I Want to Finish This
I want to finish what I brought up a few days ago regarding The Cat in the Hat by Dr. Seuss or Theodor Geisel. This whole thing started when some people at Child_Lit started talking about how weird that book is.
Okay. Someone at Child_Lit linked to this article at The New Yorker, which related to the subject at hand. The first part of the article is all about The Cat in the Hat's connection to the Cold War. Wish I could explain that to you, but it shot right over my head.
No, the interesting part of the article comes after a brief discussion of how Geisel started to make a name for himself with his children's books from the late '30s through the mid-50s. At that point the way Americans learned to read in schools was coming under attack in a book called Why Johnny Can't Read, which I may have actually read back in my teacher ed days. (But, really, who knows?) The New Yorker article includes the following quote from Johnny relating to the quality of Dick and Jane readers: "horrible, stupid, emasculated, pointless, tasteless little readers, the stuff and guff about Dick and Jane or Alice and Jerry visiting the farm and having birthday parties and seeing animals in the zoo and going through dozens and dozens of totally unexciting middle-class, middle-income, middle-I.Q. children's activities that offer opportunities for reading 'Look, look' or 'Yes, yes' or 'Come, come' or 'See the funny, funny animal.'"
I really wanted to mention this because I loved, loved, Dick and Jane. And Alice and Jerry, too. I loved those primers about dads who wore suits to mysterious jobs and moms who did housework in dresses, high heels and pearls. I remember one story about the kids having a birthday party at which ice cream shaped like animals was served to the guests. I could not get enough of this stuff.
So then The New Yorker article goes on to say that Theodor Geisel (Dr. Seuss) was engaged to write new school readers--with the assistance of vocabulary lists. His publisher gave him lists of words to use, words that were either recognizable by first graders or words that they could sound out given the phonics they had learned. The first book Geisel wrote in this way was...The Cat in the Hat.
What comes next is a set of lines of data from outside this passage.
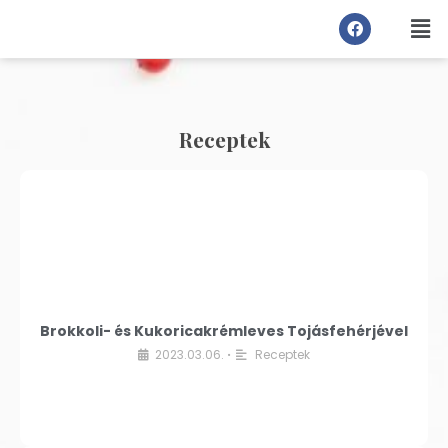
Receptek
Brokkoli- és Kukoricakrémleves Tojásfehérjével
2023.03.06.
Receptek
•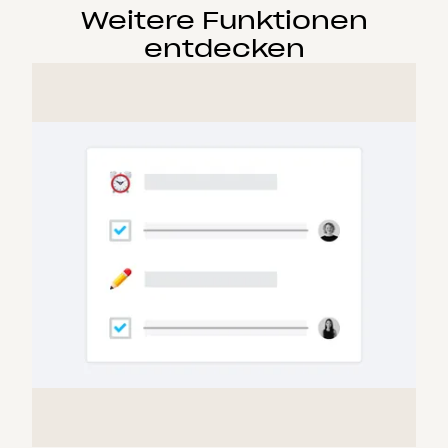
Weitere Funktionen
entdecken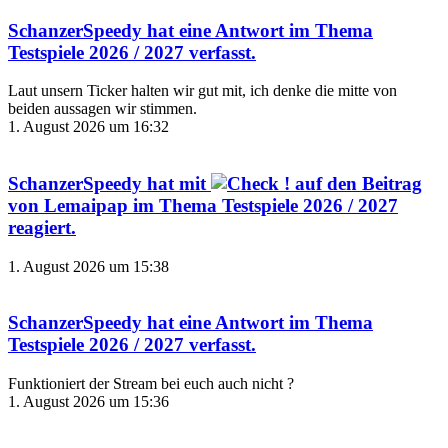
SchanzerSpeedy
hat eine Antwort im Thema
Testspiele 2026 / 2027
verfasst.
Laut unsern Ticker halten wir gut mit, ich denke die mitte von
beiden aussagen wir stimmen.
1. August 2026 um 16:32
SchanzerSpeedy
hat mit
auf den Beitrag
von
Lemaipap
im Thema
Testspiele 2026 / 2027
reagiert.
1. August 2026 um 15:38
SchanzerSpeedy
hat eine Antwort im Thema
Testspiele 2026 / 2027
verfasst.
Funktioniert der Stream bei euch auch nicht ?
1. August 2026 um 15:36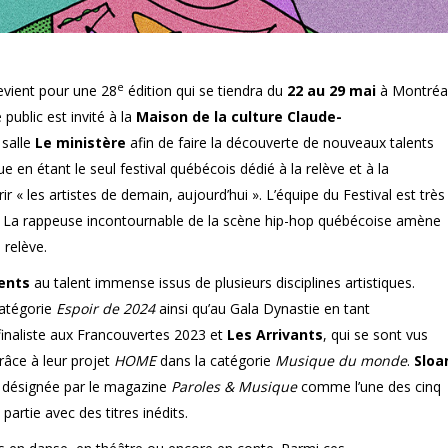
e
evient pour une 28
édition qui se tiendra du
22 au 29 mai
à Montréa
public est invité à la
Maison de la culture Claude-
 salle
Le ministère
afin de faire la découverte de nouveaux talents
 en étant le seul festival québécois dédié à la relève et à la
ir « les artistes de demain, aujourd’hui ». L’équipe du Festival est très
 La rappeuse incontournable de la scène hip-hop québécoise amène
 relève.
ents
au talent immense issus de plusieurs disciplines artistiques.
atégorie
Espoir de 2024
ainsi qu’au Gala Dynastie en tant
inaliste aux Francouvertes 2023 et
Les Arrivants
, qui se sont vus
âce à leur projet
HOME
dans la catégorie
Musique du monde
.
Sloa
 désignée par le magazine
Paroles & Musique
comme l’une des cinq
artie avec des titres inédits.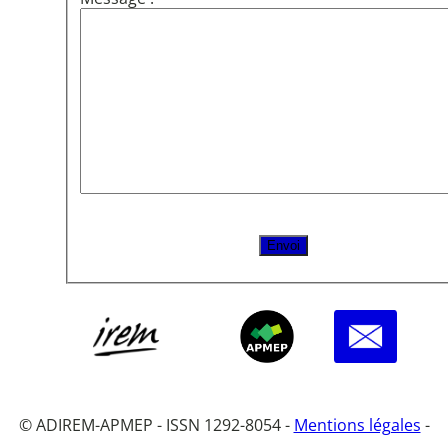
© ADIREM-APMEP - ISSN 1292-8054 -
Mentions légales
-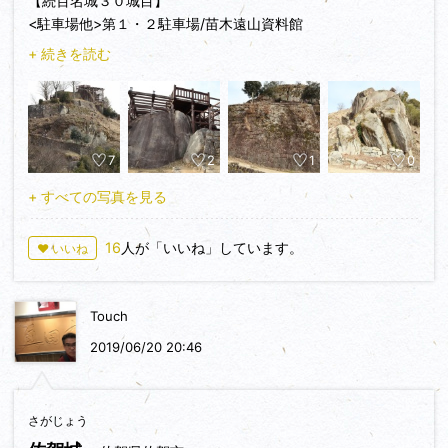
【続百名城３０城目】
<駐車場他>第１・２駐車場/苗木遠山資料館
<交通手段>車
+ 続きを読む
<見所>全て
<感想>日帰り東美濃遠山氏の城攻めの旅２城目。もういろん
7
2
1
0
なサイトでピンキリの人々が絶賛の苗木城、満を持していざ出
陣！最初に資料館に行き見学、風吹門（櫓門）の現存門扉が展
+ すべての写真を見る
示。ここでもらう苗木城跡見取図で現地照合すると遺構の位置
が良く分かる。入城すると、足軽長屋跡から続百名城ガイドブ
16
人が「いいね」しています。
♥ いいね
ックの１ページ目の写真の城景が見える。添付写真のように現
在は木は伐採され、巨石や石垣の遺構が露わになり見やすい。
観察順は二の丸跡→東側の帯郭群もしっかり観察する→１周し
Touch
て→三の丸跡→本丸跡下段を１周→本丸跡・天守跡の順で一通
り全部観察した。二の丸跡周辺の石垣は不明門跡から出て見れ
2019/06/20 20:46
そうだが、崖状で行けなかった。また三の丸跡からの四十八曲
も断念した。自分の中で今まで見たことない程の多くの巨石を
取込んだ城郭は間近で見ると圧巻で石垣の種類と多さは見てま
さがじょう
わっていて飽きない。添付写真の笠置矢倉周辺の巨石群の巨石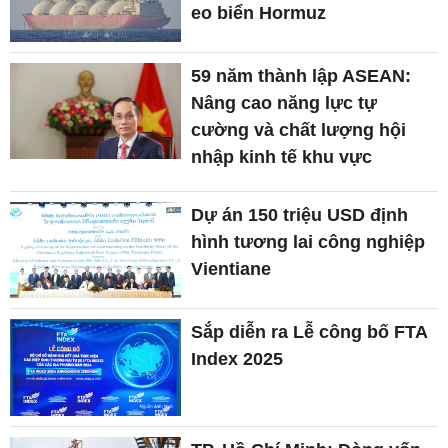
eo biển Hormuz
59 năm thành lập ASEAN:
Nâng cao năng lực tự
cường và chất lượng hội
nhập kinh tế khu vực
Dự án 150 triệu USD định
hình tương lai công nghiệp
Vientiane
Sắp diễn ra Lễ công bố FTA
Index 2025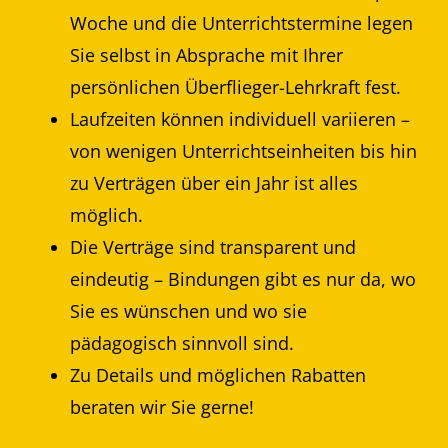
Woche und die Unterrichtstermine legen
Sie selbst in Absprache mit Ihrer
persönlichen Überflieger-Lehrkraft fest.
Laufzeiten können individuell variieren –
von wenigen Unterrichtseinheiten bis hin
zu Verträgen über ein Jahr ist alles
möglich.
Die Verträge sind transparent und
eindeutig – Bindungen gibt es nur da, wo
Sie es wünschen und wo sie
pädagogisch sinnvoll sind.
Zu Details und möglichen Rabatten
beraten wir Sie gerne!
Now, that was quite an impressive accomplishment. I'm not knocking it. Still, the whole idea of tens of thousands of kids learning to read from an array of books that exist primarily because of the words they contain rather than their stories or ideas is...creepy...to me. Very brave new worldish. I wonder if this is still being done. Or, has Geisel, who was once cutting edge and the great new thing in education, now been been displaced, himself, by other methods/philosophies?